I've a mixed cluster (some WNs have public ip, others have private ip)
Torque server is the CE with its public name, but for private ip WNs I
have to confgure like that:
$clienthost privateCEhostname
$clienthost publicCEhostname
$clienthost localhost
$restricted *.<domain>
$logevent 255
How is your configuration ?
Peter Love wrote:
> Unfortunately this doesn't help. I already have have this in /var/spool/pbs/mom_priv/config
>
> $clienthost ce.lancs.pygrid
> $clienthost localhost
> $restricted ce.lancs.pygrid
> $logevent 255
> $ideal_load 1.6
> $max_load 2.1
>
> stagein/out using the public hostname (lunegw.lancs.ac.uk)
>
> Ignore the 'No route to host' error, we have firewalled port 22 on the
> CE public interface. The WN shouldn't use the CE's public interface for
> staging.
>
>
> PBS Job Id: 134.lunegw.lancs.ac.uk
> Job Name: test.sh
> File stage in failed, see below.
> Job will be retried later, please investigate and correct problem.
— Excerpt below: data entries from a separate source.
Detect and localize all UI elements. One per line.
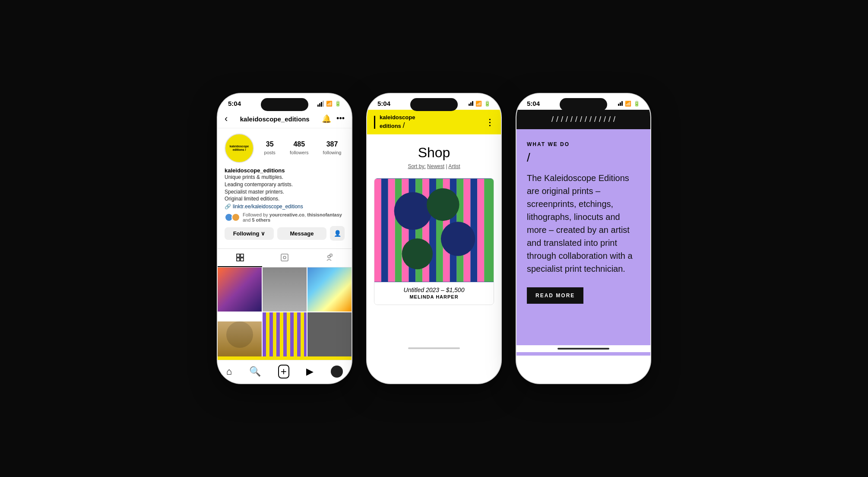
product-card[interactable]: Untitled 2023 – $1,500 MELINDA HARPER [374,178,494,305]
grid-image-6 [307,312,352,356]
slash-1: / [551,115,554,124]
bar4 [323,101,324,107]
svg-rect-12 [395,179,402,282]
sort-newest[interactable]: Newest [427,163,444,169]
followers-count: 485 [290,140,308,148]
phone-instagram: 5:04 📶 🔋 ‹ kaleidoscope_editions 🔔 ••• [218,94,352,383]
header-icons: 🔔 ••• [322,114,345,124]
svg-rect-7 [330,254,332,256]
tab-tagged[interactable] [307,249,352,267]
grid-image-5 [263,312,307,356]
svg-point-29 [402,238,433,269]
read-more-button[interactable]: READ MORE [527,287,583,304]
svg-point-5 [283,256,286,259]
photo-grid [218,267,352,356]
home-indicator-3 [558,348,609,350]
add-person-button[interactable]: 👤 [330,226,345,241]
dynamic-island [261,98,308,111]
bar3 [321,102,322,107]
grid-item-4[interactable] [218,312,262,356]
bell-icon[interactable]: 🔔 [322,114,331,124]
followers-stat[interactable]: 485 followers [290,140,308,156]
slash-11: / [599,115,601,124]
sort-divider: | [446,163,447,169]
signal-icon [317,101,324,107]
logo-text: kaleidoscope editions / [380,114,415,130]
back-button[interactable]: ‹ [225,113,228,124]
grid-item-3[interactable] [307,267,352,312]
bio-name: kaleidoscope_editions [225,167,345,174]
bottom-nav: ⌂ 🔍 + ▶ [218,360,352,383]
tab-grid[interactable] [218,249,262,267]
svg-rect-1 [241,254,244,257]
section-slash: / [527,151,640,165]
logo-slash: / [402,121,405,130]
posts-count: 35 [264,140,276,148]
shop-sort: Sort by: Newest | Artist [374,163,494,169]
profile-tabs [218,248,352,267]
grid-item-1[interactable] [218,267,262,312]
bottom-spacer-3 [516,352,650,356]
slash-9: / [589,115,592,124]
bar2 [319,103,320,107]
svg-rect-3 [241,258,244,261]
status-icons-3: 📶 🔋 [618,101,640,107]
followed-by-text: Followed by yourcreative.co, thisisnofan… [243,212,345,223]
more-icon[interactable]: ••• [336,114,345,124]
chevron-down-icon: ∨ [261,230,265,237]
yellow-bar [218,356,352,360]
sort-label: Sort by: [408,163,425,169]
logo-bar [374,116,375,129]
website-header: / / / / / / / / / / / / / / [516,110,650,129]
profile-top-row: kaleidoscopeeditions / 35 posts 485 foll… [225,134,345,163]
wifi-icon-2: 📶 [475,101,482,107]
bio-link[interactable]: 🔗 linktr.ee/kaleidoscope_editions [225,204,345,210]
profile-username: kaleidoscope_editions [240,115,310,123]
profile-nav-icon[interactable] [331,366,343,378]
sort-artist[interactable]: Artist [448,163,460,169]
following-button[interactable]: Following ∨ [225,227,274,240]
shop-footer-space [367,310,501,345]
svg-rect-25 [484,179,494,282]
search-nav-icon[interactable]: 🔍 [249,366,261,377]
link-icon: 🔗 [225,204,231,210]
svg-point-26 [394,192,432,230]
home-nav-icon[interactable]: ⌂ [226,366,232,377]
grid-item-6[interactable] [307,312,352,356]
signal-icon-2 [469,101,473,106]
profile-section: kaleidoscopeeditions / 35 posts 485 foll… [218,128,352,248]
message-button[interactable]: Message [277,227,326,240]
follower-avatar-2 [231,213,240,222]
svg-rect-24 [477,179,484,282]
status-icons-2: 📶 🔋 [469,101,491,107]
menu-dots[interactable]: ⋮ [485,117,494,127]
bottom-spacer-2 [367,352,501,355]
website-content: WHAT WE DO / The Kaleidoscope Editions a… [516,129,650,345]
following-stat[interactable]: 387 following [323,140,342,156]
shop-header: kaleidoscope editions / ⋮ [367,110,501,134]
slash-3: / [561,115,563,124]
action-buttons: Following ∨ Message 👤 [225,226,345,241]
product-info: Untitled 2023 – $1,500 MELINDA HARPER [374,282,494,305]
time-2: 5:04 [377,100,390,107]
logo-text-2: editions / [380,121,415,130]
slash-6: / [575,115,577,124]
slash-14: / [613,115,615,124]
dynamic-island-3 [560,98,607,111]
followed-by: Followed by yourcreative.co, thisisnofan… [225,212,345,223]
grid-item-2[interactable] [263,267,307,312]
slash-7: / [580,115,582,124]
grid-item-5[interactable] [263,312,307,356]
product-image [374,178,494,282]
tab-reels[interactable] [262,249,307,267]
svg-rect-9 [374,179,381,282]
posts-stat: 35 posts [264,140,276,156]
reels-nav-icon[interactable]: ▶ [306,366,314,377]
create-nav-icon[interactable]: + [278,365,289,378]
wifi-icon: 📶 [326,101,333,107]
section-label: WHAT WE DO [527,141,640,147]
slash-pattern: / / / / / / / / / / / / / / [516,111,650,127]
signal-icon-3 [618,101,623,106]
slash-13: / [608,115,611,124]
svg-rect-4 [281,254,288,261]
> Post job file processing error; job 134.lunegw.lancs.ac.uk on host
> test01.lancs.pygrid/0
>
> Unable to copy file 134.lunegw..OU to lunegw.lancs.ac.uk:/home/dteam004/test.sh.o134
>
>>>>error from copy
>
> lunegw.lancs.ac.uk: No route to host
> uk port 22: No route to host
> lost connection
>
>>>>end error output
>
> Output retained on that host in: /var/spool/pbs/undelivered/134.lunegw..OU
>
>
> Why would the WN /var/spool/pbs/server_name contain public_CE_HOSTNAME?
> I confirmed this doesn't affect things.
>
> Peter
>
>
> Luca Vaccarossa ([log in to unmask]) wrote:
>
>>Peter Love wrote:
>>
>>>Hi,
>>>
>>>We're setting up a new farm with WNs on a private network, without
>>>shared /home. My question is how to configure torque to specify the CE's
>>>private hostname (ce.lancs.pygrid) when submiting jobs to the WNs. At
>>>the moment the WNs attempt to copy output back to the torque server via
>>>the public hostname of the CE, which I assume is found using 'hostname
>>>-f' at the time qsub is run.
>>>
>>>All the public/private keys are in order, copying from WNs to
>>>ce.lancs.pygrid works fine.
>>>
>>>The WN /var/spool/pbs/server_name file contains 'ce.lancs.pygrid'.
>>>
>>>Is this a jobmanager issue? Should the qsub specify the server as
>>>'ce.lancs.pygrid'?
>>>
>>>Besides the brief gocwiki docs, is there any docs around for private
>>>network config probs? Are all sites with private network using NFS
>>>shared /home ?
>>>
>>>Peter
>>
>>Yuo have to put the the CE's private hostname as first in the file
>>/var/spool/pbs/mom_priv/config
>>
>>
>>$clienthost ce.lancs.pygrid
>>$clienthost public_CE_HOSTNAME
>>
>>
>>
>>on your WNs on a private network.
>>In file /var/spool/pbs/server_name I have the
>>public_CE_HOSTNAME
>>
>>
>>I hope this help.
>>
>>Luca
|